1. Waiting for Clarity
The most common killer. “I’ll move when things settle down.” “I want to see how it plays out.” “We’ll look at it next year.” And the most dangerous version of all: “We just have to wait for things to return to normal.”
Things don’t settle down during a disruption. They accelerate. The hand-loom weavers of the 1780s-1820s experienced a “golden age” — abundant cheap yarn from mechanised spinning meant plenty of work. Their numbers grew from 40,000 to 240,000. Then power looms arrived and piece rates collapsed from 17 shillings to 4. The 240,000 hand-loom weavers who’d been waiting for clarity had no capital to invest in power looms and no skills to operate them.
Every disruption has a “golden age” phase where the old way still works — right before it doesn’t.
2. Bolt-On Thinking
Taking the new thing and attaching it to the old way of doing things.

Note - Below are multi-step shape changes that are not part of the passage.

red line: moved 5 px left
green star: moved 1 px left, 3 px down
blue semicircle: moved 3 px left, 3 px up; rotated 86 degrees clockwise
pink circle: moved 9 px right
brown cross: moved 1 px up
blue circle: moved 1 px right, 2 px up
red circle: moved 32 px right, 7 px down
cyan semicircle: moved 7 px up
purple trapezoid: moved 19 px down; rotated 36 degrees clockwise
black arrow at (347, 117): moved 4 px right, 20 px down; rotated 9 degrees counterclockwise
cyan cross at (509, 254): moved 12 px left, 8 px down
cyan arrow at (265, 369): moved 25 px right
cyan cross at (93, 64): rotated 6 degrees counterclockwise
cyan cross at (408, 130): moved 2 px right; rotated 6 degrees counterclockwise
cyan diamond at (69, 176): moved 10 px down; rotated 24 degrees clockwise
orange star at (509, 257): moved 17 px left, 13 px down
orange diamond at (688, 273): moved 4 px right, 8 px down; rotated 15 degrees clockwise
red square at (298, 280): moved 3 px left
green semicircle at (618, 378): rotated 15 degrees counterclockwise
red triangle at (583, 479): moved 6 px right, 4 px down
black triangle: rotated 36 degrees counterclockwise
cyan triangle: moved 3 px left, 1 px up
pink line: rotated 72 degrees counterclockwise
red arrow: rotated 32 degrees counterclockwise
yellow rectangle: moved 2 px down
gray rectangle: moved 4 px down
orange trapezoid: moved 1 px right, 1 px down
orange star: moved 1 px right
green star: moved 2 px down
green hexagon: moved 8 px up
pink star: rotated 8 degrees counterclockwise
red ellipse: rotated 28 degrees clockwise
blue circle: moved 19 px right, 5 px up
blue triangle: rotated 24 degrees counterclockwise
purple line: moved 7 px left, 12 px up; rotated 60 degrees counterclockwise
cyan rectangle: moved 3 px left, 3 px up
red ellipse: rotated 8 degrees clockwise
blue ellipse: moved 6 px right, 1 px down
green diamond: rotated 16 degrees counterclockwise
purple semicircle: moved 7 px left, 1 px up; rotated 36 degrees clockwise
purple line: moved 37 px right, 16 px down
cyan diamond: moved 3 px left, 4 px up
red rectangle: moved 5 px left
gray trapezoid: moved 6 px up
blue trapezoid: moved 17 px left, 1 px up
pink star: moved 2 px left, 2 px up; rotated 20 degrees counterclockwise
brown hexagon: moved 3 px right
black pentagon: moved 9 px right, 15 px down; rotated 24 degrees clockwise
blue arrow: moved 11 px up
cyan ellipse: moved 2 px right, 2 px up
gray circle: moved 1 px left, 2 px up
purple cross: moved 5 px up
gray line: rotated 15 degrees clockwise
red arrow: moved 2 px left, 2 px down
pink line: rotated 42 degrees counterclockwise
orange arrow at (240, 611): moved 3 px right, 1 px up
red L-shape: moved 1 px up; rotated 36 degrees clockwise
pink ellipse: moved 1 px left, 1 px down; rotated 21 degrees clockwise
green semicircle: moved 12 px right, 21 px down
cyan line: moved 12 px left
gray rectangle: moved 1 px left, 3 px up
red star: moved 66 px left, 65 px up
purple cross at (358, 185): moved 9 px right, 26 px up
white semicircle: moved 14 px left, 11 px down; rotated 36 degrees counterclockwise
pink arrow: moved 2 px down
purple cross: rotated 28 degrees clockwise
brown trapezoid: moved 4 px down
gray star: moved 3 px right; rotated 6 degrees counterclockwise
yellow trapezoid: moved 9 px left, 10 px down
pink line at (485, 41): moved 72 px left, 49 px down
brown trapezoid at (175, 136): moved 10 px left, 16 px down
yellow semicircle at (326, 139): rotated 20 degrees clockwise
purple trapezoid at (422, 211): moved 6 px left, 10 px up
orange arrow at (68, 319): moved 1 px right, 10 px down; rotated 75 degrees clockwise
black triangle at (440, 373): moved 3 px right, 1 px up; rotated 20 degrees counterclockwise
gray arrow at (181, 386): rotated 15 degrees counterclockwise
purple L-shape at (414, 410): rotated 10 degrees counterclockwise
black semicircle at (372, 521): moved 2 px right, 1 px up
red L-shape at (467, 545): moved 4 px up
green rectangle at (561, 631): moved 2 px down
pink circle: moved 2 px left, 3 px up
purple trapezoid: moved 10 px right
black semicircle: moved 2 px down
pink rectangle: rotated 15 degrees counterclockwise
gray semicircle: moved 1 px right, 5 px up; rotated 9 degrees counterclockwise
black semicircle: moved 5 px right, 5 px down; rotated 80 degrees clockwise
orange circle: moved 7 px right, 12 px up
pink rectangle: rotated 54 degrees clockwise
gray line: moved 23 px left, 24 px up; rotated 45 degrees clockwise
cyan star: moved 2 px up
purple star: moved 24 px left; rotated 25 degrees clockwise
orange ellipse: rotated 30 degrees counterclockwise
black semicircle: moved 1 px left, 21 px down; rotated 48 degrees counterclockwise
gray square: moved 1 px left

Using AI to write the same emails through the same approval chain. Putting a website on a business that operates identically to its pre-internet self.
Bolt-on adoption captures 5-15% of the potential value. Redesign captures 30-40%+. Same technology. The difference is willingness to rethink the process, not just the tools.
3. No Cash Reserves
Disruptions create volatility. Volatility kills businesses that operate month-to-month. Every transition punished businesses without cash reserves more severely than those with them — regardless of how good their product was or how hard they worked.
This is basic but brutal. If you don’t have cash buffer, you don’t have options. And options are everything when the ground is shifting.
4. Owner Disengagement
In every transition, 90% of small business strategy failures traced to the execution gap — the owner stepped back from the transformation and delegated it. The team read that as a signal it was optional.
When the owner personally uses the new technology, the team follows. When the owner delegates it to “the young one” or “the tech person,” the research says it fails.
5. Not Knowing What Customers Actually Want
This one kills businesses in good times. In disrupted times, it kills them fast.
Markets shift. Costs shift. What your customers value shifts with them. The business owners who failed weren’t always the ones with bad products — they were the ones who assumed they knew what the market wanted without checking. They built what made sense from their side of the counter, not what mattered from the customer’s side.
In disrupted markets, every dollar matters to your customers. You can bet they’ll be shopping around. Value merchants win big in times like these. Snake oil merchants die. Markets like this punish bad business fast and without mercy.